I'm not married to that term. I need a word that signifies what the Church means by Catholic Church, and there isn't a good word to use. The Body of Christ. Can I use that phrase?

I think the conflict here is that there is a Visible Church, which sinners and people who will ultimately go to Hell belong to. People can participate in this Visible Church without knowing it, by Baptism or by other means. People who are participating in this Visible Church are possibly going to Heaven but it is not guaranteed, whether they are in the group that knows they are participating in the Visible Church or in the group that does not know they are participating in the Visible Church.

If that holds to your understanding, then great. I think the concern with "Invisible Churches" is that it makes it sound like people who end up in Hell were never part of the Church at all.

The Fourth Lateran Council is more expansive than that and is clearly not talking about emergencies. It is talking about Baptisms being administered by ministers not subject to the Roman Pontiff. It goes further in Cannon 4:

After the Church of the Greeks with some of her accomplices and supporters had severed herself from the obedience of the Apostolic See, to such an extent did the Greeks begin hating the Latins that among other things which they impiously committed derogatory to the Latins was this, that when Latin priests had celebrated upon their altars, they would not offer the sacrifice upon those altars till the altars had first been washed, as if by this they had been defiled.”

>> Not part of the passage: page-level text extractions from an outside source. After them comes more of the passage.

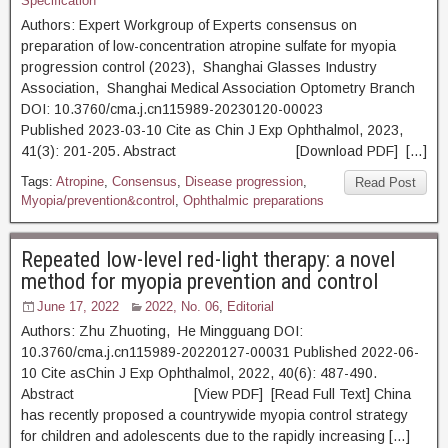
Specification
Authors: Expert Workgroup of Experts consensus on
preparation of low-concentration atropine sulfate for myopia
progression control (2023), Shanghai Glasses Industry
Association, Shanghai Medical Association Optometry Branch
DOI: 10.3760/cma.j.cn115989-20230120-00023
Published 2023-03-10 Cite as Chin J Exp Ophthalmol, 2023,
41(3): 201-205. Abstract [Download PDF] […]
Tags:
Atropine
,
Consensus
,
Disease progression
,
Read Post
Myopia/prevention&control
,
Ophthalmic preparations
Repeated low-level red-light therapy: a novel
method for myopia prevention and control
June 17, 2022
2022, No. 06
,
Editorial
Authors: Zhu Zhuoting, He Mingguang DOI:
10.3760/cma.j.cn115989-20220127-00031 Published 2022-06-
10 Cite asChin J Exp Ophthalmol, 2022, 40(6): 487-490.
Abstract [View PDF] [Read Full Text] China
has recently proposed a countrywide myopia control strategy
for children and adolescents due to the rapidly increasing […]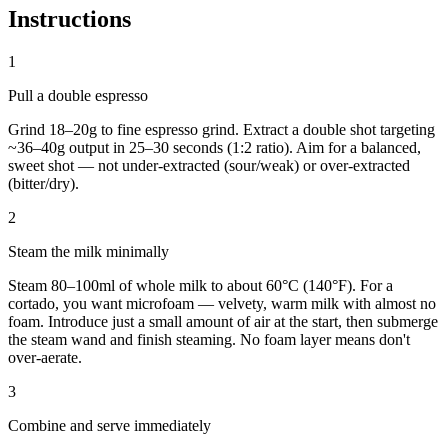
Instructions
1
Pull a double espresso
Grind 18–20g to fine espresso grind. Extract a double shot targeting
~36–40g output in 25–30 seconds (1:2 ratio). Aim for a balanced,
sweet shot — not under-extracted (sour/weak) or over-extracted
(bitter/dry).
2
Steam the milk minimally
Steam 80–100ml of whole milk to about 60°C (140°F). For a
cortado, you want microfoam — velvety, warm milk with almost no
foam. Introduce just a small amount of air at the start, then submerge
the steam wand and finish steaming. No foam layer means don't
over-aerate.
3
Combine and serve immediately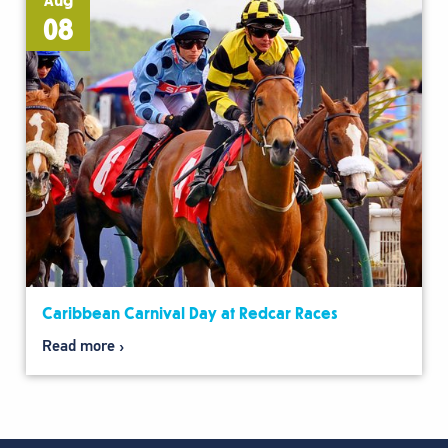
Aug
08
Caribbean Carnival Day at Redcar Races
Read more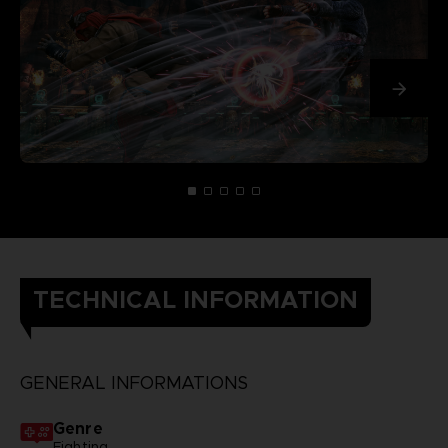
TECHNICAL INFORMATION
GENERAL INFORMATIONS
Genre
Fighting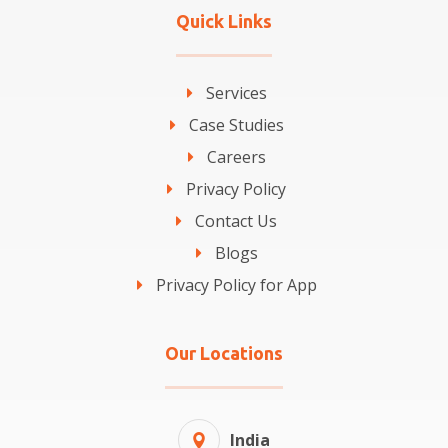
Quick Links
Services
Case Studies
Careers
Privacy Policy
Contact Us
Blogs
Privacy Policy for App
Our Locations
India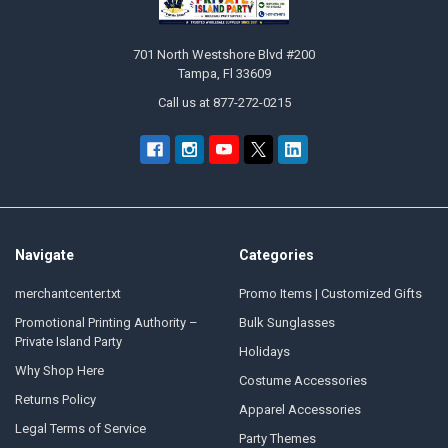
701 North Westshore Blvd #200
Tampa, Fl 33609
Call us at 877-272-0215
Navigate
Categories
merchantcenter.txt
Promo Items | Customized Gifts
Promotional Printing Authority –
Bulk Sunglasses
Private Island Party
Holidays
Why Shop Here
Costume Accessories
Returns Policy
Apparel Accessories
Legal Terms of Service
Party Themes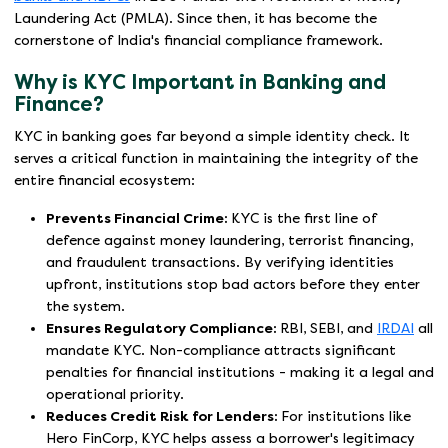
Laundering Act (PMLA). Since then, it has become the
cornerstone of India's financial compliance framework.
Why is KYC Important in Banking and
Finance?
KYC in banking goes far beyond a simple identity check. It
serves a critical function in maintaining the integrity of the
entire financial ecosystem:
Prevents Financial Crime:
KYC is the first line of
defence against money laundering, terrorist financing,
and fraudulent transactions. By verifying identities
upfront, institutions stop bad actors before they enter
the system.
Ensures Regulatory Compliance:
RBI, SEBI, and
IRDAI
all
mandate KYC. Non-compliance attracts significant
penalties for financial institutions - making it a legal and
operational priority.
Reduces Credit Risk for Lenders:
For institutions like
Hero FinCorp, KYC helps assess a borrower's legitimacy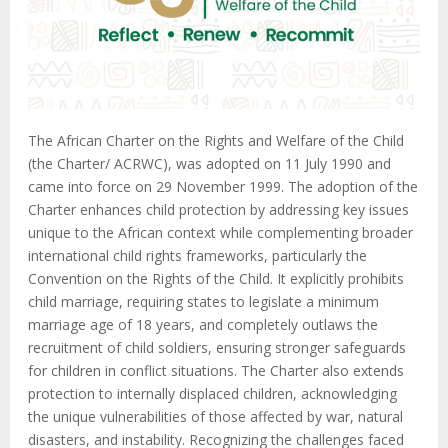
The African Charter on the Rights and Welfare of the Child
(the Charter/ ACRWC), was adopted on 11 July 1990 and
came into force on 29 November 1999. The adoption of the
Charter enhances child protection by addressing key issues
unique to the African context while complementing broader
international child rights frameworks, particularly the
Convention on the Rights of the Child. It explicitly prohibits
child marriage, requiring states to legislate a minimum
marriage age of 18 years, and completely outlaws the
recruitment of child soldiers, ensuring stronger safeguards
for children in conflict situations. The Charter also extends
protection to internally displaced children, acknowledging
the unique vulnerabilities of those affected by war, natural
disasters, and instability. Recognizing the challenges faced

This one is saying in the same breath that the schismatic Greek priests were still able to "offer the sacrifice" i.e. perform a valid Mass and turn bread and wine into the Body and Blood of Jesus. While the council certainly doesn't like schism, it doesn't seem to be preaching that renouncing papal authority removes someone from the "Universal Church of the faithful, outside of which there is absolutely no salvation."

Sure, that's a reasonable enough explanation of the visible church.

I read it as that they are still able to perform valid sacraments, but those sacraments are of no salvific effect, except for those who remain in the Catholic church.

I don't see where you see that the sacraments are not of salvific effect. The council complains that the Greeks are treating the Latins like they defile altars when they offered the Mass, but there is no similar Latin response that treats the Greek sacraments as not salvific . I"m not sure how a valid sacrifice of the Mass cannot be salvific , if understood the Catholic way.

Also, that reading contradicts Cannon 1:

by anyone whatsoever, leads to salvation

Oh, I was getting that from Florence.

I think it'd still be salvific towards any those in right relation with Rome if they were present and partaking for some reason, but not towards those in schism.